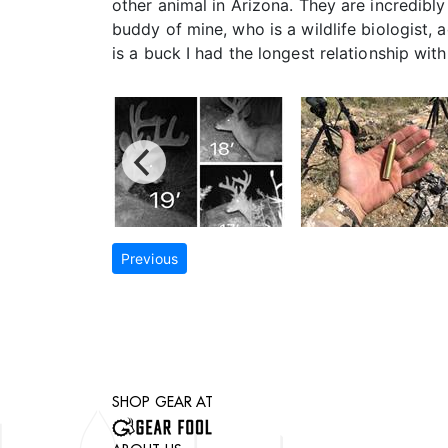
other animal in Arizona. They are incredibl
buddy of mine, who is a wildlife biologist,
is a buck I had the longest relationship with
Previous
SHOP GEAR AT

•••••

YOUR GOAL —
Exactly as given, transcribe every line of the data, but not its images.

YOUR RESPONSE —
other animal in Arizona. They are incredibl
buddy of mine, who is a wildlife biologist,
is a buck I had the longest relationship with
Previous
SHOP GEAR AT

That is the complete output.